La muestra de lo distinto del lenguaje y la vertebración audiovisual de Félix como fenómeno que debería ser estudiado en todas las facultades de comunicación de este país, es que cualquier otro documental de naturaleza, incluidos los actuales llenos de medios y posibilidades digitales, no tienen lo que tenía él. Y es que la magia auténtica no se vende. Lo único que se puede hacer es admirarla para aprender algo. Pero no todo el mundo está dispuesto.
Vi toda la serie y me quedé mudo. De inmediato, con la nutria, el desmán o el muflón, me volvía a reflejar, ante la televisión de blanco y negro, con siete años. Reconocía cada frase, cada comentario. Como si todo ese legado hubiese dormido durante años en algún lugar recóndito. Y así, seguro, les ha ocurrido a muchos. Conociendo mínimamente el medio, me di cuenta de que el burgalés universal era aún más poderoso, más mágico, más adelantado a su tiempo, que lo que yo había imaginado siendo un niño. Se me manifestó así un Félix absolutamente genial, empleando técnicas y modos de contar inalcanzables para cualquier otro comunicador aún hoy en día. Y eso, amigos, es un enorme misterio. El enigma de la genialidad que nos parece incomprensible, pero maravillosa, al resto de los mortales.

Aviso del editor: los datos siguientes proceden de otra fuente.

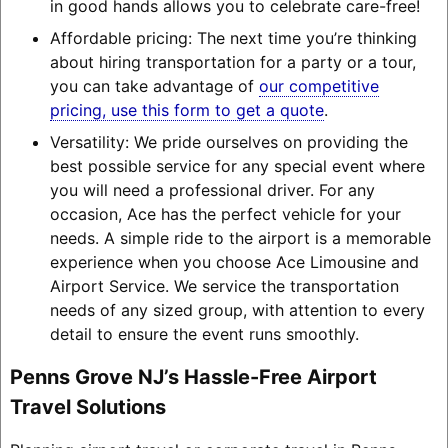
in good hands allows you to celebrate care-free!
Affordable pricing: The next time you’re thinking
about hiring transportation for a party or a tour,
you can take advantage of
our competitive
pricing, use this form to get a quote
.
Versatility: We pride ourselves on providing the
best possible service for any special event where
you will need a professional driver. For any
occasion, Ace has the perfect vehicle for your
needs. A simple ride to the airport is a memorable
experience when you choose Ace Limousine and
Airport Service. We service the transportation
needs of any sized group, with attention to every
detail to ensure the event runs smoothly.
Penns Grove NJ’s Hassle-Free Airport
Travel Solutions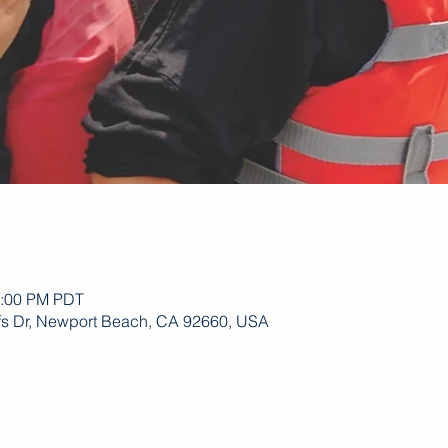
1:00 PM PDT
ffs Dr, Newport Beach, CA 92660, USA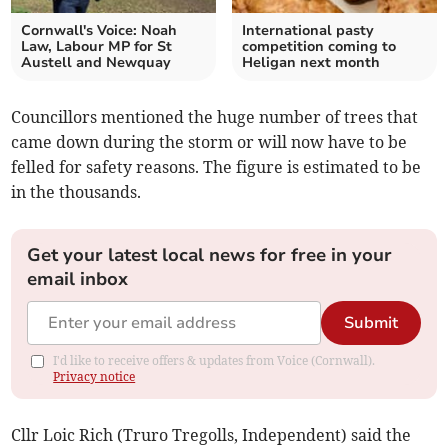
Cornwall's Voice: Noah
International pasty
Law, Labour MP for St
competition coming to
Austell and Newquay
Heligan next month
Councillors mentioned the huge number of trees that
came down during the storm or will now have to be
felled for safety reasons. The figure is estimated to be
in the thousands.
Get your latest local news for free in your
email inbox
Submit
I'd like to receive offers & updates from Voice (Cornwall).
Privacy notice
Cllr Loic Rich (Truro Tregolls, Independent) said the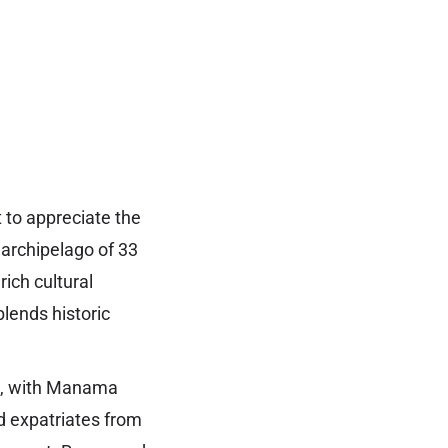
t to appreciate the
 archipelago of 33
rich cultural
lends historic
fa, with Manama
nd expatriates from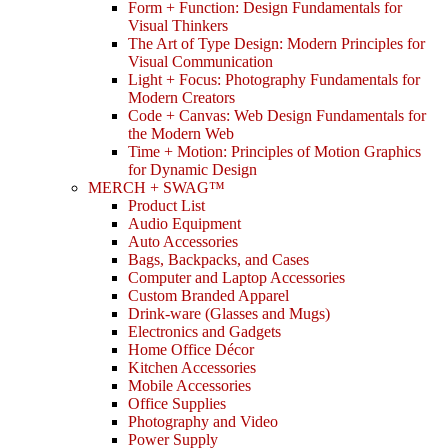
Form + Function: Design Fundamentals for
Visual Thinkers
The Art of Type Design: Modern Principles for
Visual Communication
Light + Focus: Photography Fundamentals for
Modern Creators
Code + Canvas: Web Design Fundamentals for
the Modern Web
Time + Motion: Principles of Motion Graphics
for Dynamic Design
MERCH + SWAG™
Product List
Audio Equipment
Auto Accessories
Bags, Backpacks, and Cases
Computer and Laptop Accessories
Custom Branded Apparel
Drink-ware (Glasses and Mugs)
Electronics and Gadgets
Home Office Décor
Kitchen Accessories
Mobile Accessories
Office Supplies
Photography and Video
Power Supply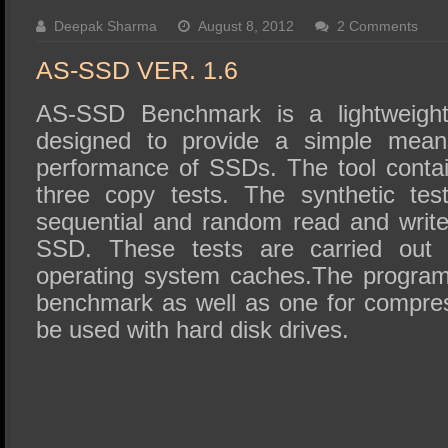
SSD Performance and Purchase
Deepak Sharma
August 8, 2012
2 Comments
SSD Migration
AS-SSD VER. 1.6
AS-SSD Benchmark is a lightweight 
designed to provide a simple means
performance of SSDs. The tool contai
three copy tests. The synthetic tes
sequential and random read and writ
SSD. These tests are carried out 
operating system caches.The progra
benchmark as well as one for compres
be used with hard disk drives.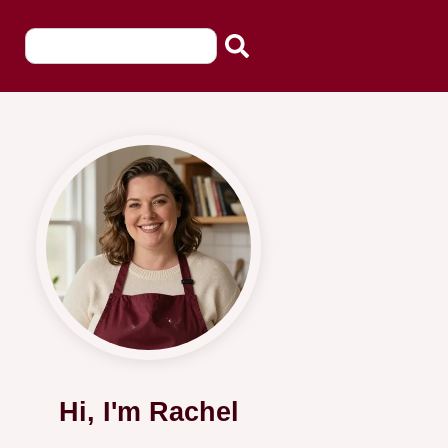
Hi, I'm Rachel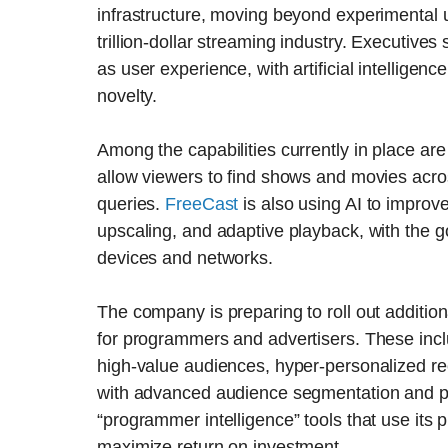
infrastructure, moving beyond experimental u
trillion-dollar streaming industry. Executive
as user experience, with artificial intelligen
novelty.
Among the capabilities currently in place ar
allow viewers to find shows and movies acro
queries.
FreeCast
is also using AI to improv
upscaling, and adaptive playback, with the g
devices and networks.
The company is preparing to roll out additiona
for programmers and advertisers. These inclu
high-value audiences, hyper-personalized re
with advanced audience segmentation and pre
“programmer intelligence” tools that use its 
maximize return on investment.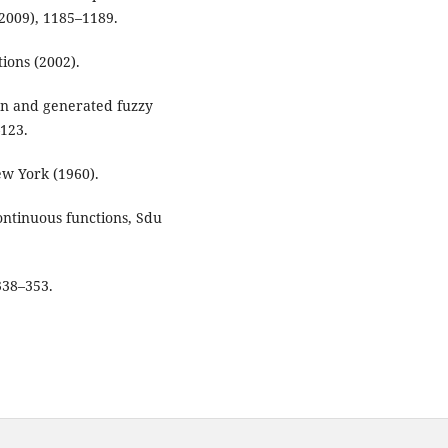
 (2009), 1185–1189.
ions (2002).
ion and generated fuzzy
–123.
w York (1960).
continuous functions, Sdu
338–353.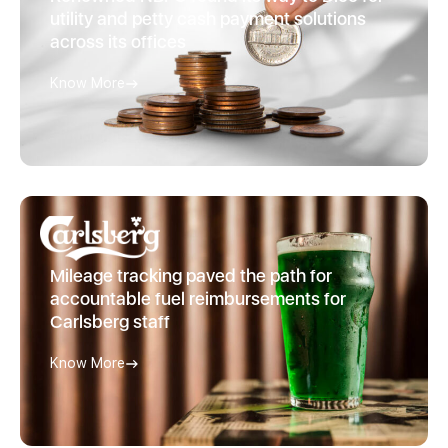
utility and petty cash payment solutions
across its offices
Know More
Mileage tracking paved the path for
accountable fuel reimbursements for
Carlsberg staff
Know More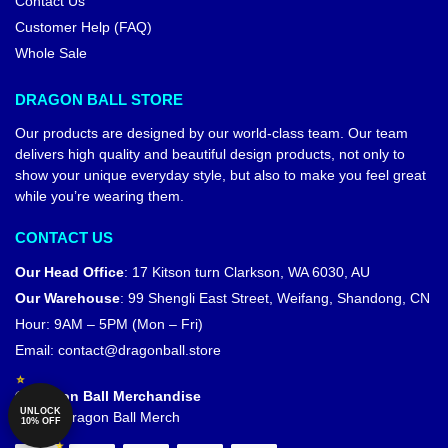
Contact Us
Customer Help (FAQ)
Whole Sale
DRAGON BALL STORE
Our products are designed by our world-class team. Our team
delivers high quality and beautiful design products, not only to
show your unique everyday style, but also to make you feel great
while you’re wearing them.
CONTACT US
Our Head Office
:
17 Kitson turn Clarkson, WA 6030, AU
Our Warehouse
:
99 Shengli East Street, Weifang, Shandong, CN
Hour: 9AM – 5PM (Mon – Fri)
Email:
contact@dragonball.store
© Dragon Ball Merchandise
UNLOCK
Official Dragon Ball Merch
10% OFF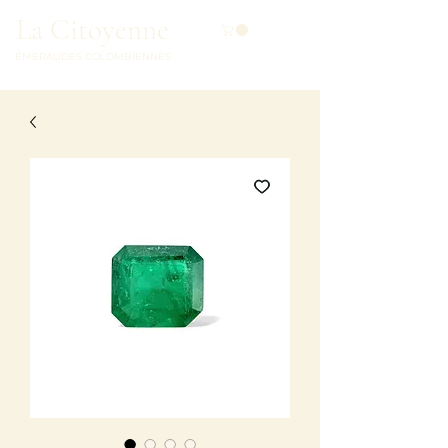
La Citoyenne
ÉMERAUDES COLOMBIENNES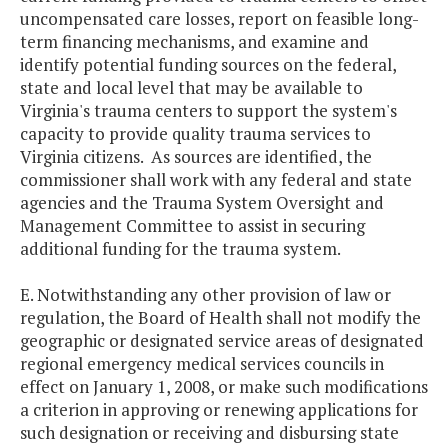
uncompensated care losses, report on feasible long-
term financing mechanisms, and examine and
identify potential funding sources on the federal,
state and local level that may be available to
Virginia's trauma centers to support the system's
capacity to provide quality trauma services to
Virginia citizens. As sources are identified, the
commissioner shall work with any federal and state
agencies and the Trauma System Oversight and
Management Committee to assist in securing
additional funding for the trauma system.
E. Notwithstanding any other provision of law or
regulation, the Board of Health shall not modify the
geographic or designated service areas of designated
regional emergency medical services councils in
effect on January 1, 2008, or make such modifications
a criterion in approving or renewing applications for
such designation or receiving and disbursing state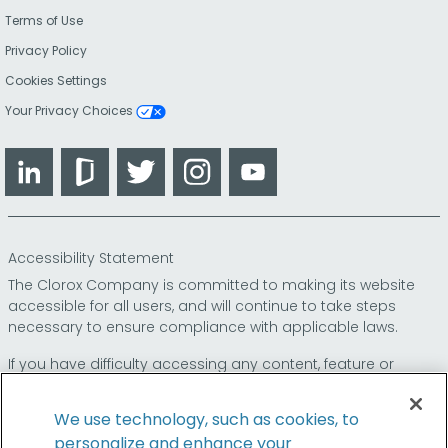
Terms of Use
Privacy Policy
Cookies Settings
Your Privacy Choices
LinkedIn
Glassdoor
Twitter
Instagram
YouTube
Accessibility Statement
The Clorox Company is committed to making its website
accessible for all users, and will continue to take steps
necessary to ensure compliance with applicable laws.
If you have difficulty accessing any content, feature or
functionality on our website or on our other electronic
platforms, please call us at
so that we can
1-800-227-1860
We use technology, such as cookies, to
provide you access through an alternative method.
personalize and enhance your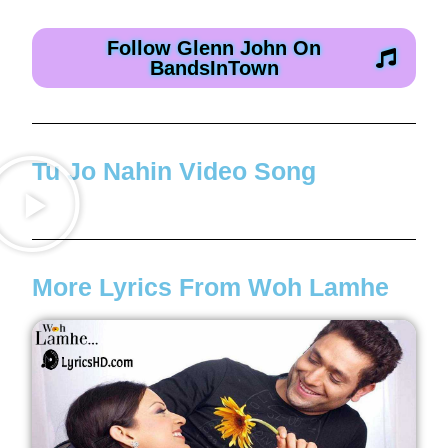
Follow Glenn John On
BandsInTown
Tu Jo Nahin Video Song
More Lyrics From Woh Lamhe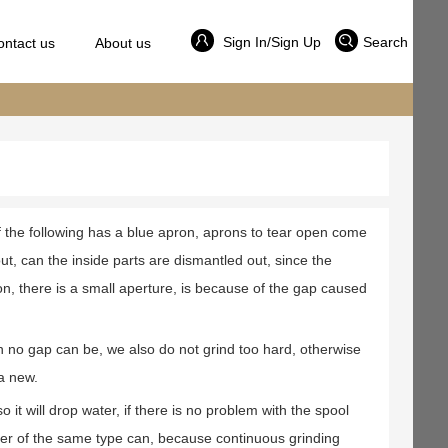
Sign In/Sign Up
Search
ontact us
About us
e of the following has a blue apron, aprons to tear open come
ut, can the inside parts are dismantled out, since the
ion, there is a small aperture, is because of the gap caused
th no gap can be, we also do not grind too hard, otherwise
 a new.
 it will drop water, if there is no problem with the spool
her of the same type can, because continuous grinding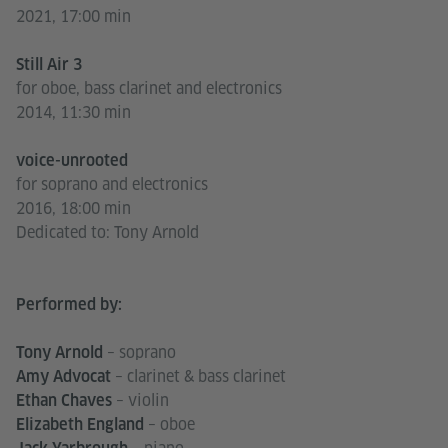
2021, 17:00 min
Still Air 3
for oboe, bass clarinet and electronics
2014, 11:30 min
voice-unrooted
for soprano and electronics
2016, 18:00 min
Dedicated to: Tony Arnold
Performed by:
– soprano
Tony Arnold
– clarinet & bass clarinet
Amy Advocat
– violin
Ethan Chaves
– oboe
Elizabeth England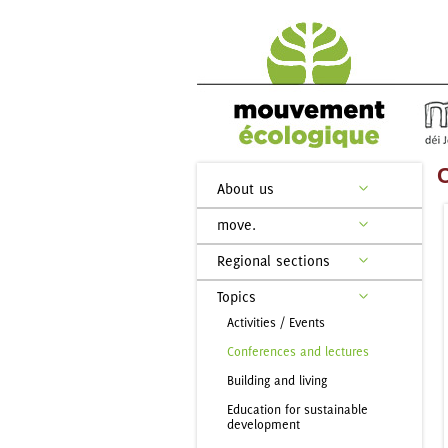
C
About us
move.
Regional sections
Topics
Activities / Events
Conferences and lectures
Building and living
Education for sustainable
development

Ser consciente de eso, además de hacerte de nuevo muy pequeño en comparación con lo que fue un gigante irrepetible, te da ánimo y alegría. Jamás envidia. Porque lo que faltan son maestros y ejemplos. Alegría porque el mensaje prosigue y, en este mundo autodestructivo y sin valores, aún nos queda su voz. En esta realidad de la que casi todo el mundo quiere desterrar lo épico y lo mágico, lo fabuloso y lo ilusionante, aún queda su voz. Sí, una voz, un eco poderoso como los desfiladeros y los páramos, que no sólo nos habla de animales. Eso es escuchar a medias. Abrid el corazón y sintonizad. Entonces comprobaréis, aún estáis a tiempo, que Félix nos cuenta muchas más cosas sobre el mundo y el hombre; sobre el universo y el futuro.
Pocos misterios tan asombrosos como el de Félix Rodríguez de la Fuente. El mismo que no nos dejó, porque sigue guiando a muchos como ejemplo de entusiasmo a contracorriente. El mismo que abandera una forma de ver el mundo que caló en millones de niños al mismo tiempo. El mismo profesor de vida y valores al que jamás vamos a olvidar. Como nunca se olvida al maestro que nos hizo amar su asignatura. Félix, treinta años después, es el mismo hombre que sigue vivo en el inconsciente colectivo de un pueblo. Y los que llegan a ese reino, los pocos que llegan, no solo no han muerto, sino que cada día irradian más desde algún lugar insondable del tiempo y el espacio.